The single corporate tax rulebook is not the only tax reform the Commission hopes to achieve without EU unanimity. The Commission is also trying to condition low-tax member-states’ use of COVID-19 recovery funds on domestic tax reform. Member-states have prepared national plans for the use of their recovery funds, which the Commission assesses against its country-specific recommendations. The Commission has singled out six member-states in those recommendations – Cyprus, Hungary, Ireland, Luxembourg, Malta and the Netherlands – for their narrow tax bases or for facilitating “aggressive tax planning”. The Council of Ministers must approve national plans by a qualified majority: there is no need for unanimity.

Some member-states have made limited concessions on tax as part of the plans: for example, Luxembourg proposes to discourage payments to the EU list of tax havens and Cyprus will do so for a broader list of low-tax jurisdictions. But some of the member-states of most concern are not big winners from the recovery fund: for example, of the €338 billion in grants available, the Netherlands is only eligible for €6 billion, Ireland less than €1 billion and Luxembourg less than €100 million. The Commission therefore has little leverage to convince key member-states to enact wholesale tax reforms. More importantly, the Commission will want to ensure the broadest possible member-state support for the fund, to provide political weight if the Commission needs to challenge potential misuse of funds by Poland and Hungary – which have challenged an EU law linking EU funds to compliance with the rule of law.

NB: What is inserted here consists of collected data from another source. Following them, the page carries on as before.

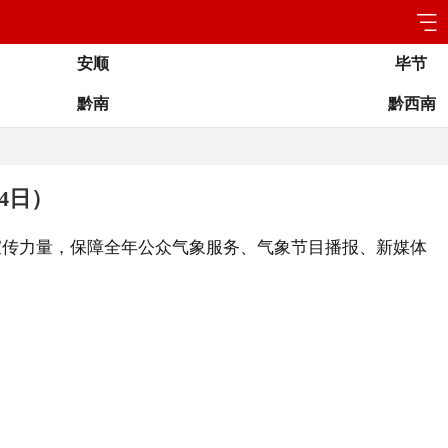
安顺
毕节
黔南
黔西南
4日）
宣传力量，保障全年公众气象服务、气象节目播报、新媒体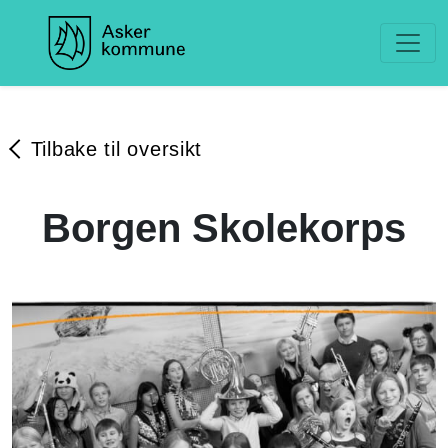
Tilbake til oversikt
Borgen Skolekorps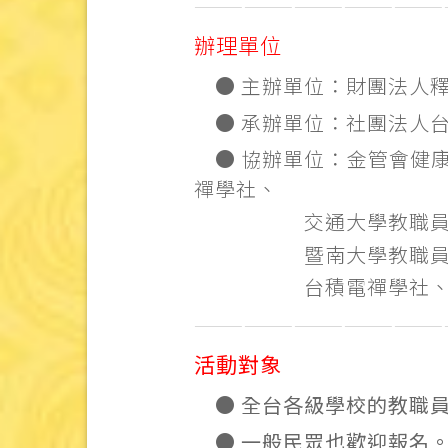
———————————————
辦理單位
● 主辦單位：財團法人
● 承辦單位：社團法人
● 協辦單位：金管會健
禪學社、
交通大學教職員
暨南大學教職
台積電禪學社
———————————————
活動對象
● 全台各級學校的
教
職
● 一般民眾也
歡
迎報名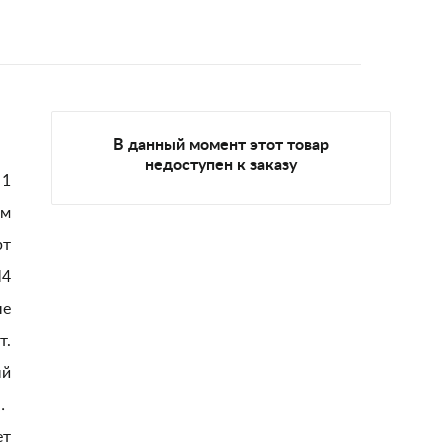
В данный момент этот товар
недоступен к заказу
1
 м
рт
4
ые
т.
ый
 и целлюлоза
ет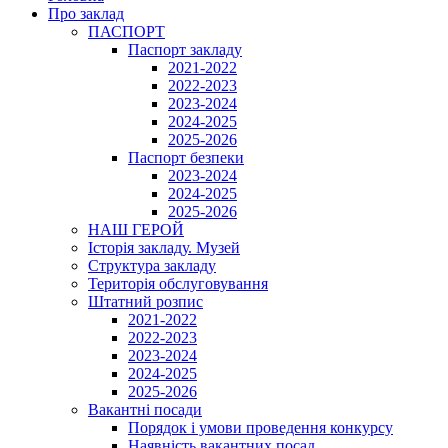
Про заклад
ПАСПОРТ
Паспорт закладу
2021-2022
2022-2023
2023-2024
2024-2025
2025-2026
Паспорт безпеки
2023-2024
2024-2025
2025-2026
НАШ ГЕРОЙ
Історія закладу. Музей
Структура закладу
Територія обслуговування
Штатний розпис
2021-2022
2022-2023
2023-2024
2024-2025
2025-2026
Вакантні посади
Порядок і умови проведення конкурсу
Наявність вакантних посад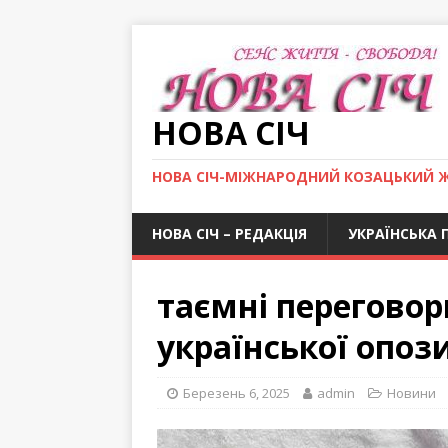
НОВА СІЧ
НОВА СІЧ-МІЖНАРОДНИЙ КОЗАЦЬКИЙ 
НОВА СІЧ – РЕДАКЦІЯ
УКРАЇНСЬКА 
таємні переговор
української опози
Березень 6, 2025
admin
Новини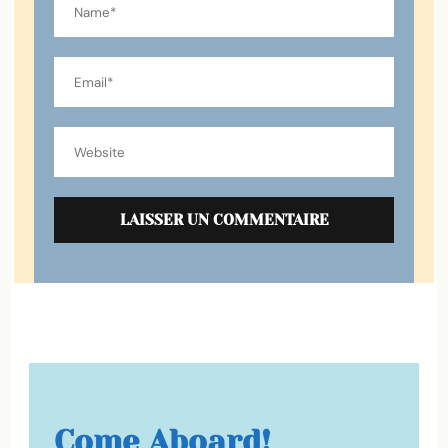
Come Aboard!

Given this context, the Commission, and other member-states, will not reject national plans on the basis of tax policy concerns alone.

Neither the OECD negotiations nor the COVID-19 recovery funds are therefore likely to open a pathway for broader tax reforms in the EU. More realistic reforms would aim instead at tax transparency.

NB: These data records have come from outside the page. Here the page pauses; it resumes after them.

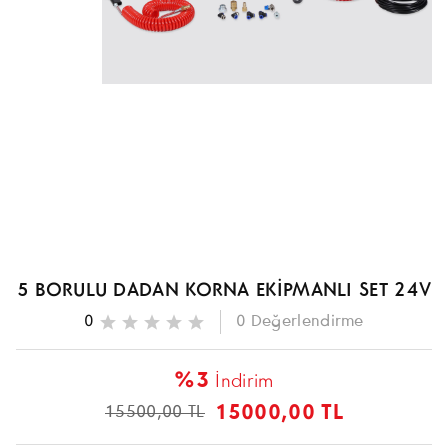
5 BORULU DADAN KORNA EKİPMANLI SET 24V
0
0
Değerlendirme
%3
İndirim
15000,00 TL
15500,00 TL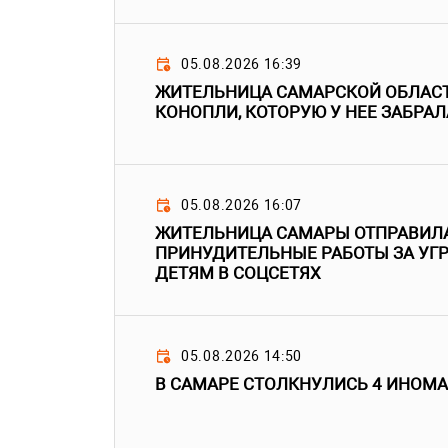
05.08.2026 16:39
ЖИТЕЛЬНИЦА САМАРСКОЙ ОБЛАСТ
КОНОПЛИ, КОТОРУЮ У НЕЕ ЗАБРА
05.08.2026 16:07
ЖИТЕЛЬНИЦА САМАРЫ ОТПРАВИЛ
ПРИНУДИТЕЛЬНЫЕ РАБОТЫ ЗА УГР
ДЕТЯМ В СОЦСЕТЯХ
05.08.2026 14:50
В САМАРЕ СТОЛКНУЛИСЬ 4 ИНОМ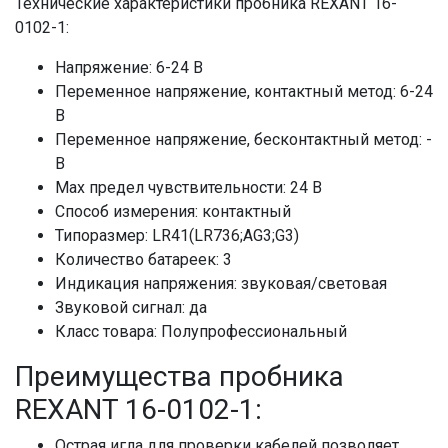
Технические характеристики пробника REXANT 16-
0102-1:
Напряжение: 6-24 В
Переменное напряжение, контактный метод: 6-24
В
Переменное напряжение, бесконтактный метод: -
В
Max предел чувствительности: 24 В
Способ измерения: контактный
Типоразмер: LR41(LR736;AG3;G3)
Количество батареек: 3
Индикация напряжения: звуковая/световая
Звуковой сигнал: да
Класс товара: Полупрофессиональный
Преимущества пробника
REXANT 16-0102-1:
Острая игла для проверки кабелей позволяет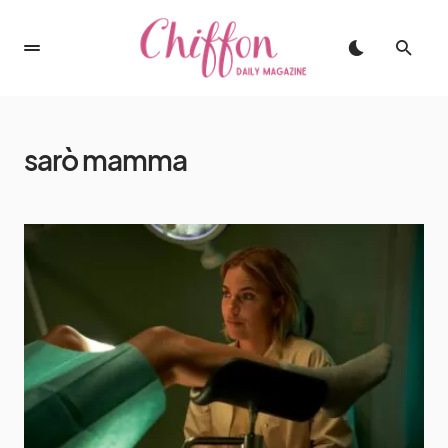
sarò mamma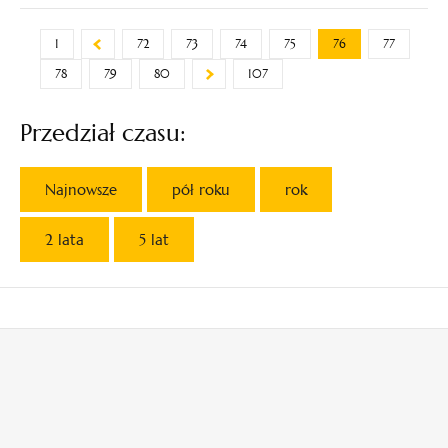
1
72
73
74
75
76
77
78
79
80
107
Przedział czasu:
Najnowsze
pół roku
rok
2 lata
5 lat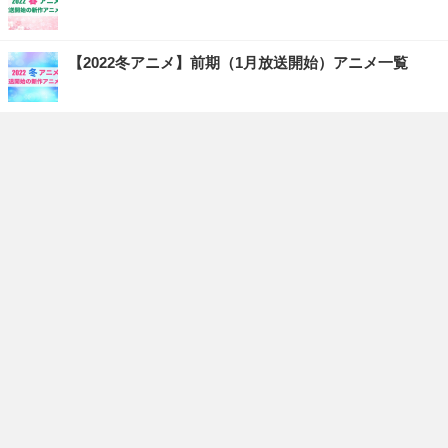
【2022冬アニメ】前期（1月放送開始）アニメ一覧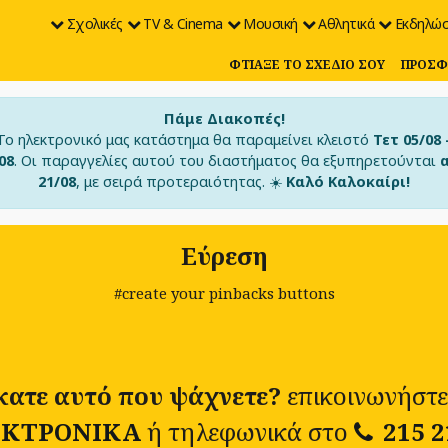
Σχολικές
TV & Cinema
Μουσική
Αθλητικά
Εκδηλώσ
ΦΤΙΆΞΕ ΤΟ ΣΧΈΔΙΟ ΣΟΥ
ΠΡΟΣΦ
Πάμε Διακοπές!
Το ηλεκτρονικό μας κατάστημα θα παραμείνει κλειστό
Τετ 05/08 
08
. Οι παραγγελίες αυτού του διαστήματος θα εξυπηρετούνται
21/08
, με σειρά προτεραιότητας. ☀️
Καλό Καλοκαίρι!
Εύρεση
#create your pinbacks buttons
κατε αυτό που ψάχνετε?
επικοινωνήστε
ΚΤΡΟΝΙΚΑ
ή τηλεφωνικά στο
215 2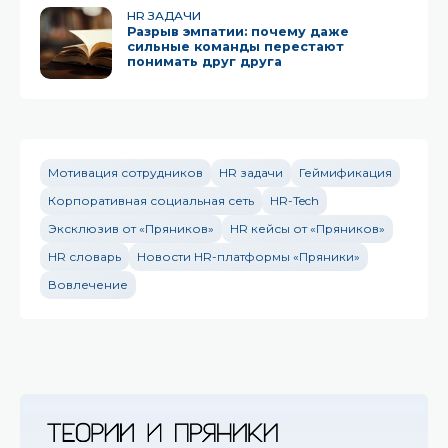
HR ЗАДАЧИ
Разрыв эмпатии: почему даже
сильные команды перестают
понимать друг друга
Мотивация сотрудников
HR задачи
Геймификация
Корпоративная социальная сеть
HR-Tech
Эксклюзив от «Пряников»
HR кейсы от «Пряников»
HR словарь
Новости HR-платформы «Пряники»
Вовлечение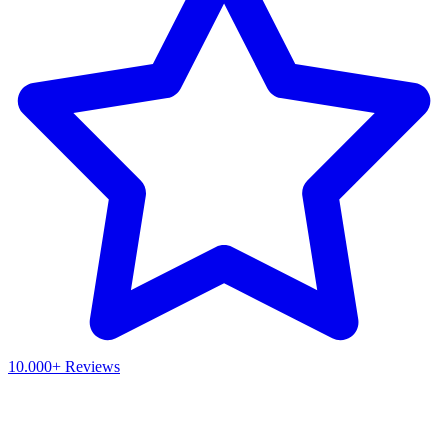
10.000+ Reviews
Waar ben je naar op zoek?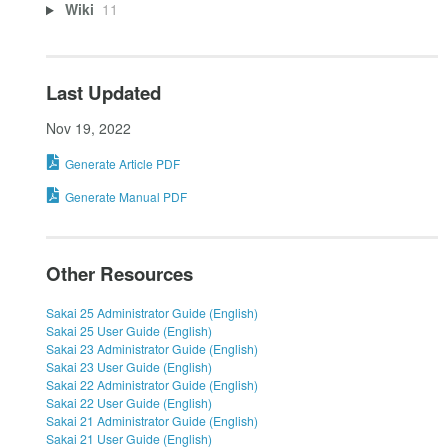
Wiki
11
Last Updated
Nov 19, 2022
Generate Article PDF
Generate Manual PDF
Other Resources
Sakai 25 Administrator Guide (English)
Sakai 25 User Guide (English)
Sakai 23 Administrator Guide (English)
Sakai 23 User Guide (English)
Sakai 22 Administrator Guide (English)
Sakai 22 User Guide (English)
Sakai 21 Administrator Guide (English)
Sakai 21 User Guide (English)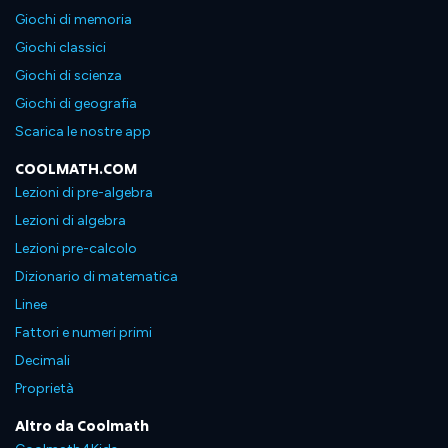
Giochi di memoria
Giochi classici
Giochi di scienza
Giochi di geografia
Scarica le nostre app
COOLMATH.COM
Lezioni di pre-algebra
Lezioni di algebra
Lezioni pre-calcolo
Dizionario di matematica
Linee
Fattori e numeri primi
Decimali
Proprietà
Altro da Coolmath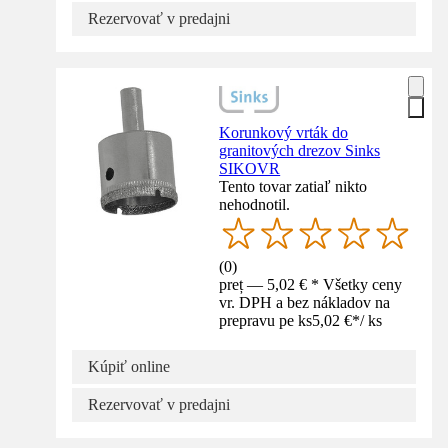
Rezervovať v predajni
Korunkový vrták do
granitových drezov Sinks
SIKOVR
Tento tovar zatiaľ nikto
nehodnotil.
(
0
)
preț — 5,02 € * Všetky ceny
vr. DPH a bez nákladov na
prepravu pe ks
5,02 €
*
/
ks
Kúpiť online
Rezervovať v predajni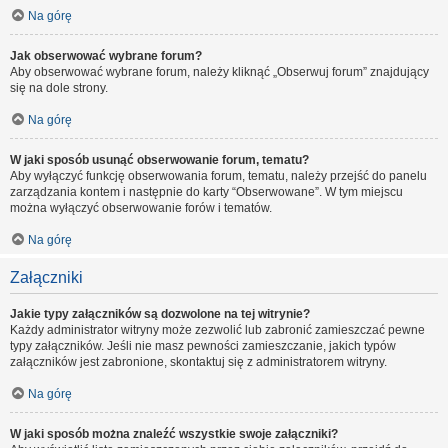
Na górę
Jak obserwować wybrane forum?
Aby obserwować wybrane forum, należy kliknąć „Obserwuj forum” znajdujący
się na dole strony.
Na górę
W jaki sposób usunąć obserwowanie forum, tematu?
Aby wyłączyć funkcję obserwowania forum, tematu, należy przejść do panelu
zarządzania kontem i następnie do karty “Obserwowane”. W tym miejscu
można wyłączyć obserwowanie forów i tematów.
Na górę
Załączniki
Jakie typy załączników są dozwolone na tej witrynie?
Każdy administrator witryny może zezwolić lub zabronić zamieszczać pewne
typy załączników. Jeśli nie masz pewności zamieszczanie, jakich typów
załączników jest zabronione, skontaktuj się z administratorem witryny.
Na górę
W jaki sposób można znaleźć wszystkie swoje załączniki?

Country-by-country reporting’ is a recent example of how the Commission can achieve success. The Commission’s original proposal would require large multinationals to publish how much tax they pay in each country, thereby helping to publicly identify aggressive tax planning and the countries which facilitate it. The Council and the European Parliament recently reached a compromise over the proposal, agreeing to only require large multinationals to disclose tax paid in EU member-states and in countries the EU deems ‘non-co-operative’ on tax matters (a list which excludes many tax havens), not in each country globally.

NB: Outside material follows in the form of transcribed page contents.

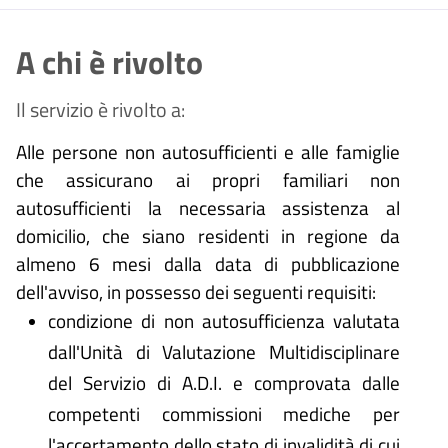
A chi è rivolto
Il servizio è rivolto a:
Alle persone non autosufficienti e alle famiglie
che assicurano ai propri familiari non
autosufficienti la necessaria assistenza al
domicilio, che siano residenti in regione da
almeno 6 mesi dalla data di pubblicazione
dell'avviso, in possesso dei seguenti requisiti:
condizione di non autosufficienza valutata
dall'Unità di Valutazione Multidisciplinare
del Servizio di A.D.I. e comprovata dalle
competenti commissioni mediche per
l'accertamento dello stato di invalidità di cui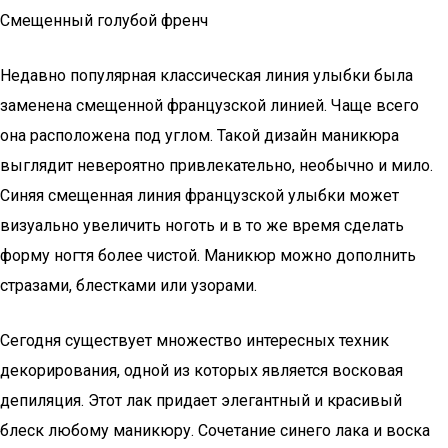
Смещенный голубой френч
Недавно популярная классическая линия улыбки была
заменена смещенной французской линией. Чаще всего
она расположена под углом. Такой дизайн маникюра
выглядит невероятно привлекательно, необычно и мило.
Синяя смещенная линия французской улыбки может
визуально увеличить ноготь и в то же время сделать
форму ногтя более чистой. Маникюр можно дополнить
стразами, блестками или узорами.
Сегодня существует множество интересных техник
декорирования, одной из которых является восковая
депиляция. Этот лак придает элегантный и красивый
блеск любому маникюру. Сочетание синего лака и воска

The Commission’s plans are not perfect. But they could encourage EU member-states, and the public, to pressure for tax reform in countries that continue to facilitate tax avoidance. To ensure that no country could veto the introduction of reporting obligations, the Council is treating this proposal as an accounting, rather than a taxation, measure (accounting laws do not require unanimity). By this token, the EU could also decide to consider other transparency steps as accounting measures. For example, recent suggestions to force large companies to publish their effective corporate tax rates, and to require member-states to monitor and report on the use of shell companies (which can be used for aggressive tax planning), may be able to circumvent unanimity too. 

The OECD tax proposals still have a difficult path ahead and their implementation is not assured. The Commission should focus on ensuring EU member-states do not stand in the way of these proposals. Its attempts to put forward an ambitious tax agenda – piggy-backing on the OECD negotiations and the COVID-19 recovery fund – are unlikely to work and could even dissuade countries from agreeing to the OECD package. Tax transparency proposals will not directly tackle harmful tax policies. However, they are more politically realistic and, in the long term, create more political pressure on low-tax countries to change their behaviour and not to obstruct future reforms. Luxembourg's and the Netherlands’ support for a global corporate minimum tax shows that political pressure can help persuade low-taxing countries to change course. Transparency measures should lead others to follow suit.

Zach Meyers is a research fellow at the Centre for European Reform.